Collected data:
+---+

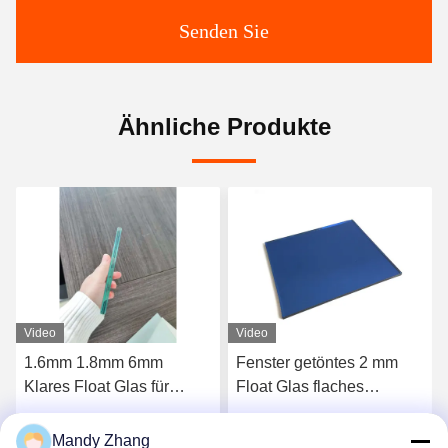
Senden Sie
Ähnliche Produkte
Video
Video
Fenster getöntes 2 mm
Niedrig-Eisentöntes
Float Glas flaches
reflektierendes, klares
transparentes Glasblech
Schwimmglas 1,5 mm, 3
laminiert
mm, 4 mm
Mandy Zhang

+---+

Exact copies of the entries above are needed, without their pictures.

Senden Sie
Ähnliche Produkte
Video
Video
Fenster getöntes 2 mm
Niedrig-Eisentöntes
Float Glas flaches
reflektierendes, klares
transparentes Glasblech
Schwimmglas 1,5 mm, 3
laminiert
mm, 4 mm
Mandy Zhang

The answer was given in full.